A sticker slapped onto a sign in the park: ‘Anti-vaxxer: See also, critical thinker’ But someone’s scrubbed that out, now it says, ‘…see also, idiot’.
Several friends have told me, mostly in whispers, that they’re not taking the vaccine – in whispers because they’re the social pariahs of the moment.
When I’ve read some of the nasty stuff written about vaccine sceptics, I’ve made an apparently unlikely leap to conscientious objectors to warfare. Not because COs are just like vaccine sceptics – they’re not – but because of the way they tend to be treated.
When young people were conscripted to fight in the First World War, they too were cast as a kind of enemy of the people. Unlike the hordes who fell into line, COs were expected to justify themselves to people who already decided they were wrong. It’s this that brings their experience together in my mind with that of vaccine sceptics now.
I’m no anti-vaxxer myself; I’m in the Oxford vaccine trial. But I’m not evangelical about the vaccine. I wrote before and still believe that the real problem is not a virus, which is just nature at work. It’s how our over-urbanised societies and global air travel allow a virus to overrun the world in weeks. It’s also how our under-funded health systems and low-exercise, poor-diet, immunity-depleted populations allow the virus to cause the suffering it does.
But these conditions as they are, I’m more or less convinced by the arguments in favour of the jab as an emergency measure, even as with many others I lament its unjust control by huge corporations and wealthy countries. At any rate, I’ve yet to hear a convincing argument that the vaccine is more harmful than helpful.
But again, this isn’t about who’s right and who’s wrong about the vaccine. It’s about how society treats its dissenters.
A century ago, almost everybody turned their back on the small community of COs as anti-social cowards. Few people wanted to recognise that the COs had a legal right, but more importantly a moral right, to make their own choice about involvement in the mass killing we call war, and to do so without penalty.
Certainly, any comparison between the COs and today’s vaccine sceptics breaks down pretty quickly when the controlling hand of anti-vax is that of far-right groups who dress up their conspiracy theories as ‘critical thinking’ for a concealed, anti-social agenda. But most of the people who’ve explained their doubts to me have weighed the matter thoughtfully and come to a considered, indeed conscientious, view. They might be wrong, but they haven’t been unreasonable, which is the most that can be said for any of us.
One or two of my friends have said simply that their bodies are telling them not to take the vaccine. Our almost religiously rationalistic society tends to dismiss arguments from intuition, but the alternative is no better. It is to insist that our bodies aren’t worth listening to, which is hardly a prescription for health, either of an individual or a society.
At least, I see no argument here to deny vaccine sceptics their rights to, for example, work or health care, as one commentator proposed recently.
This, too, reminds me of how WWI COs were treated, as they were first made to explain themselves before a hand-picked cabal of local worthies, and then were stripped of their rights as they were conscripted anyway or thrown in jail.

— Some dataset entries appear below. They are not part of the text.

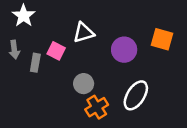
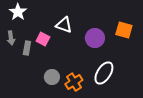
white triangle: (84, 33) -> (64, 25), turned 36
gray circle: (84, 84) -> (52, 77), moved

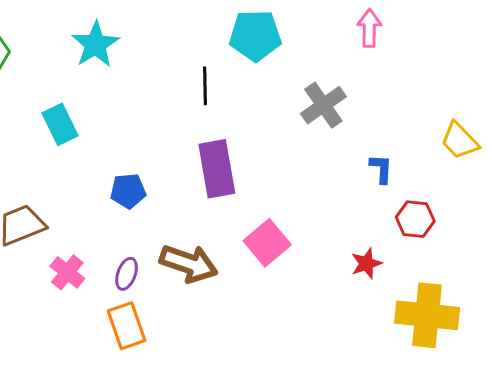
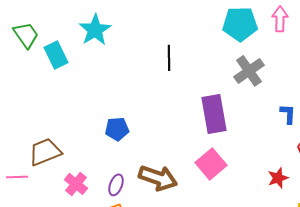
cyan pentagon: (255, 36) -> (240, 24), moved
cyan rectangle: (60, 124) -> (56, 55), moved
purple rectangle: (217, 169) -> (214, 114), moved

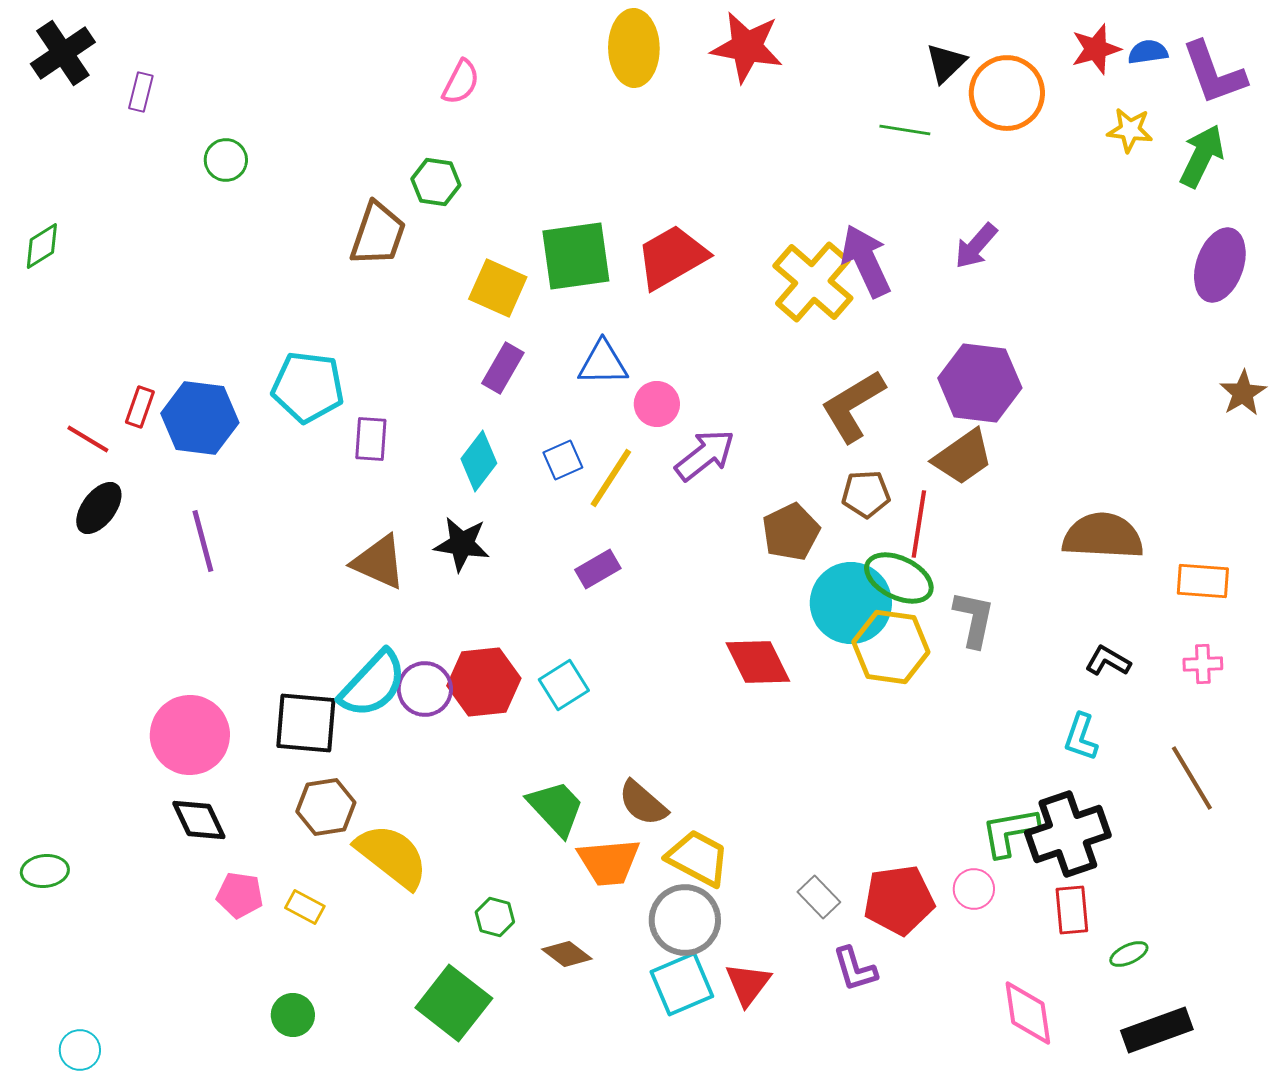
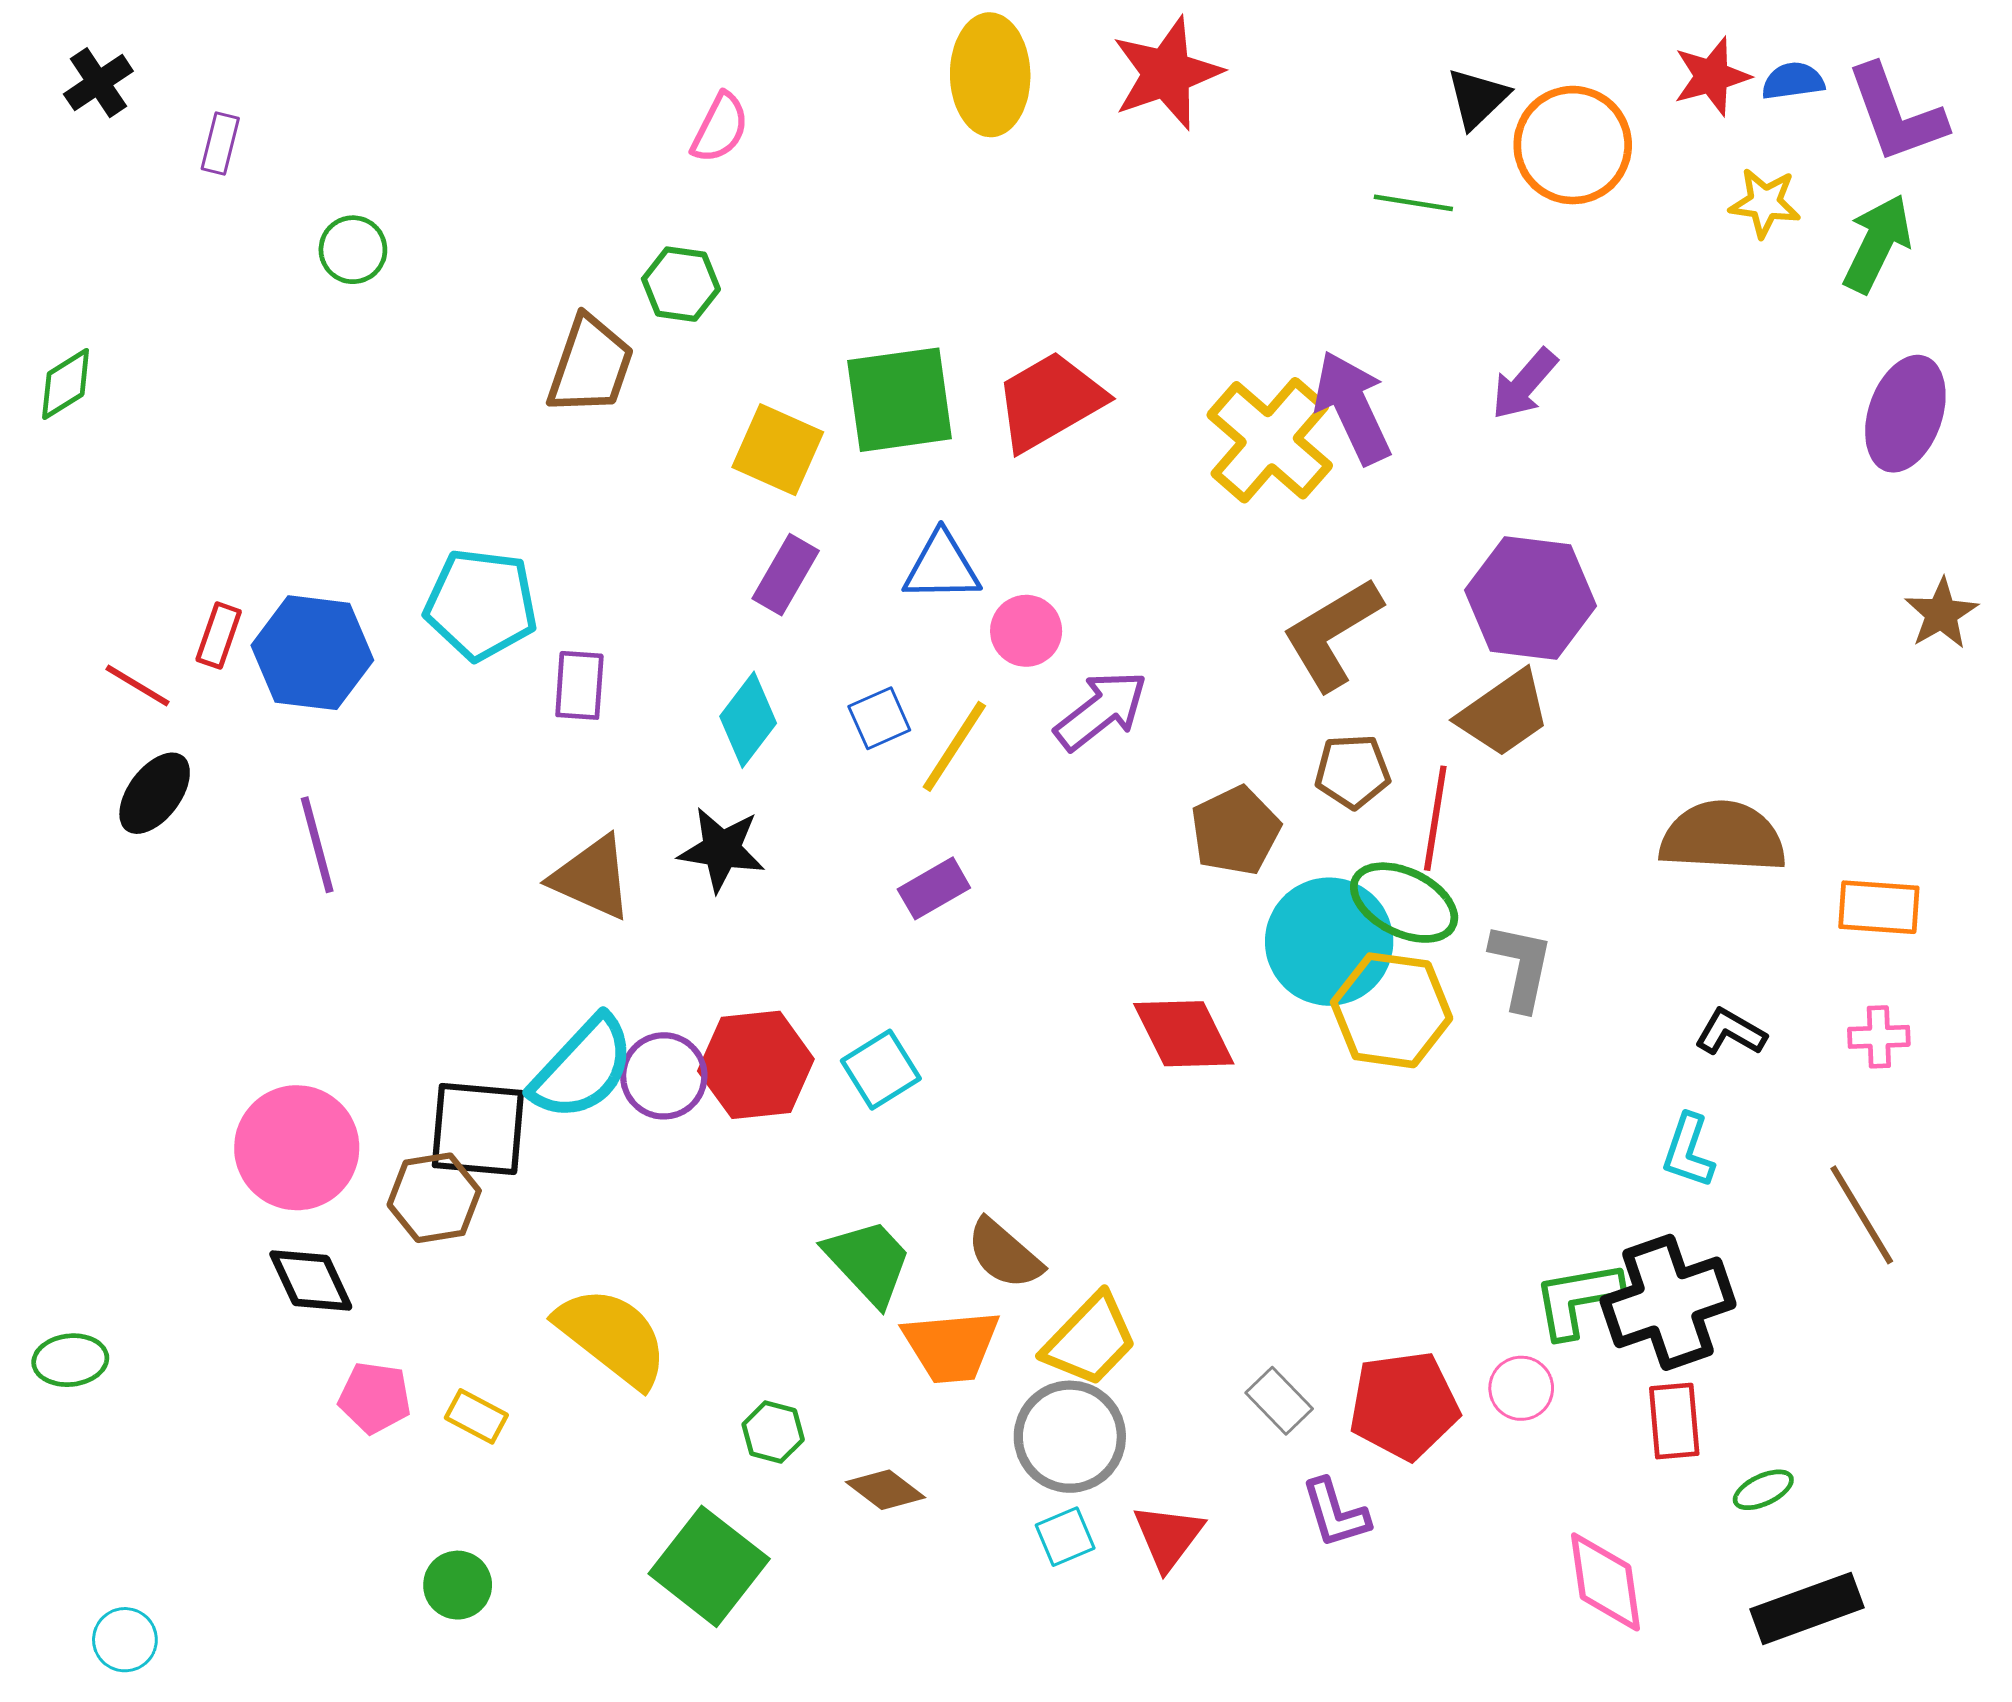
red star: (747, 47) -> (1167, 73), turned -30
black cross: (63, 53) -> (98, 83), size x0.7
brown hexagon: (326, 807) -> (434, 1198), moved
yellow trapezoid: (698, 858) -> (1090, 1340), turned 106
cyan square: (682, 984) -> (1065, 1537), size x0.6

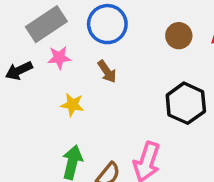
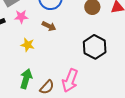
brown arrow: (107, 72) -> (49, 26), turned -32

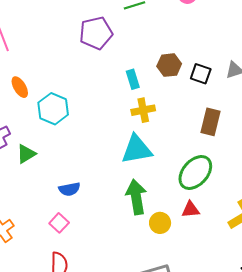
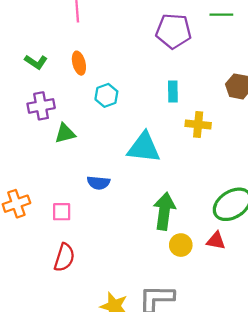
cyan rectangle: (133, 79) -> (173, 91), moved
cyan hexagon: (53, 109) -> (106, 95), size x0.7
cyan triangle: (137, 149) -> (144, 148), moved
pink square: (59, 223) -> (62, 212), moved, turned 30

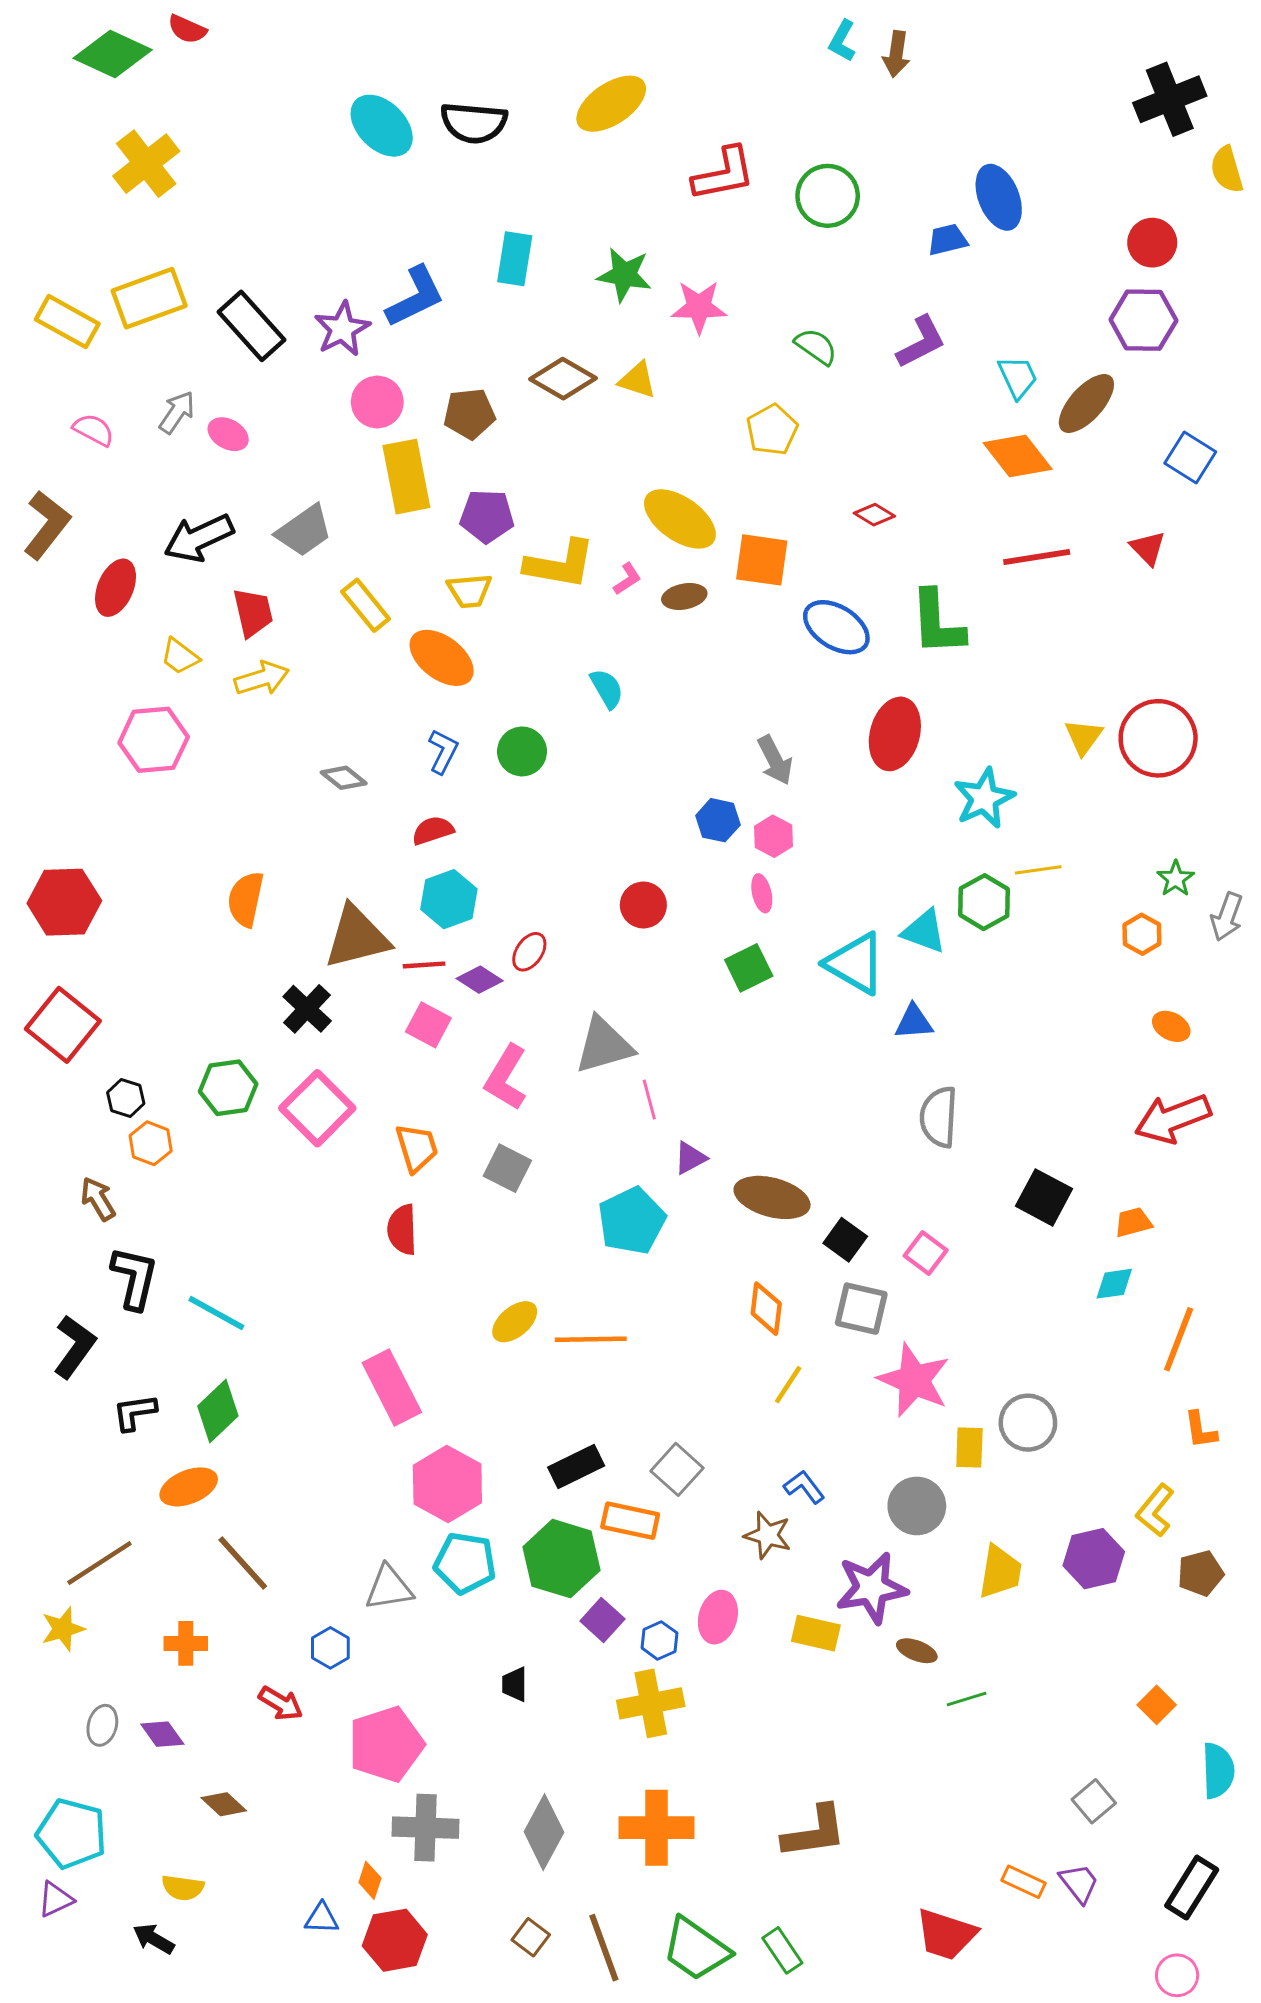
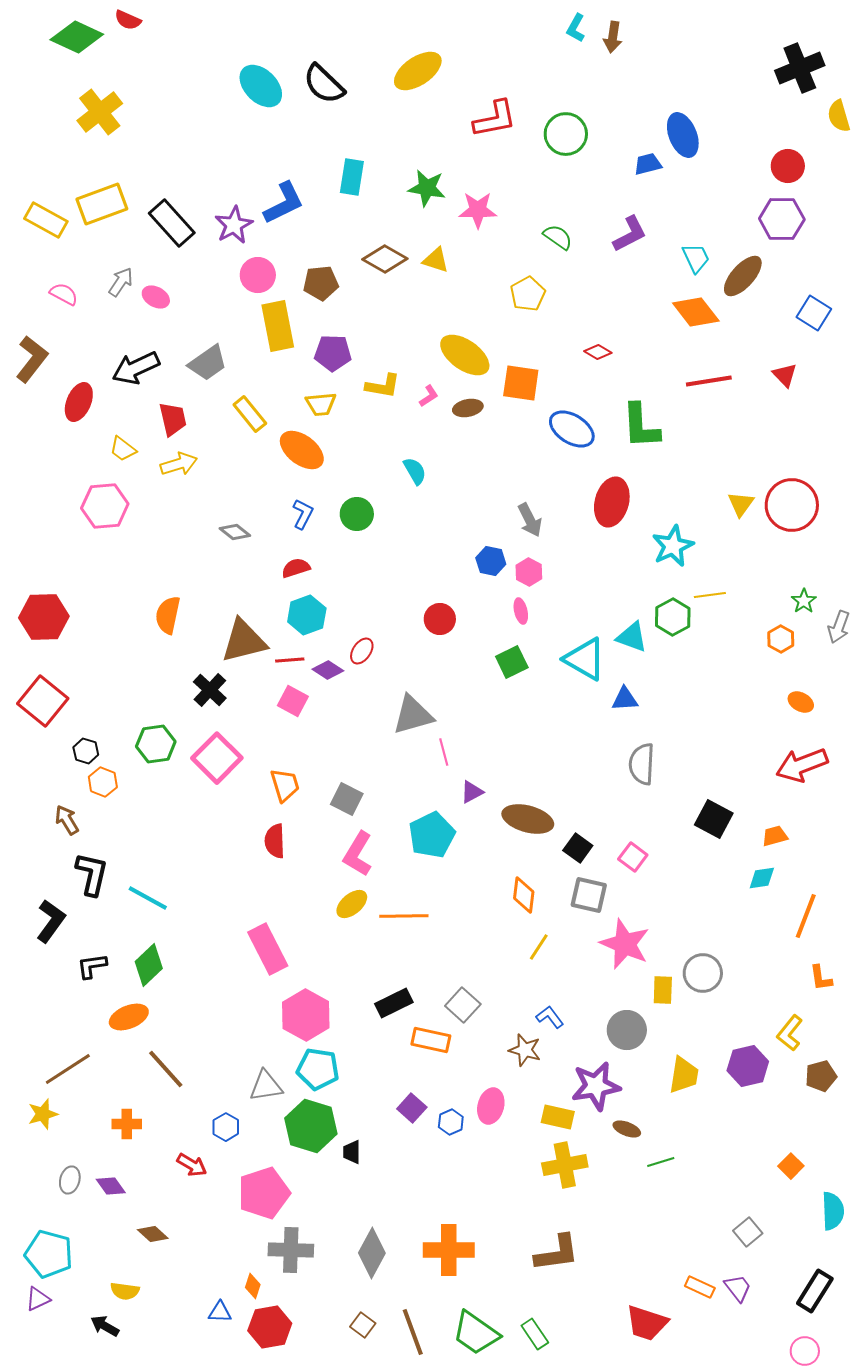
black semicircle: (474, 123) -> (324, 84), turned 39
yellow L-shape: (560, 564) -> (383, 386), size x0.7
pink L-shape: (506, 1078) -> (358, 854), moved
green hexagon: (561, 1559) -> (311, 1126), moved
yellow cross: (651, 1703) -> (565, 1165), moved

Contrast this with the many thousands of people who fell into line with the war system, none of whom was expected to present their position as any kind of conscientious choice at all. Today, too, those of us taking the vaccine get a free pass on having to explain ourselves, though I wonder how many of us could make a nuanced immunological case for it.
There isn’t really a pragmatic case to make either. The British government didn’t need its COs to fight in Flanders – it was just worried what would happen if their ideas caught on. And not everyone in the world needs to take the vaccine for the population to reach ‘herd immunity’. Today’s vaccine sceptics will no sooner cause a public health calamity than yesterday’s conscientious objectors would scupper their government’s war plans.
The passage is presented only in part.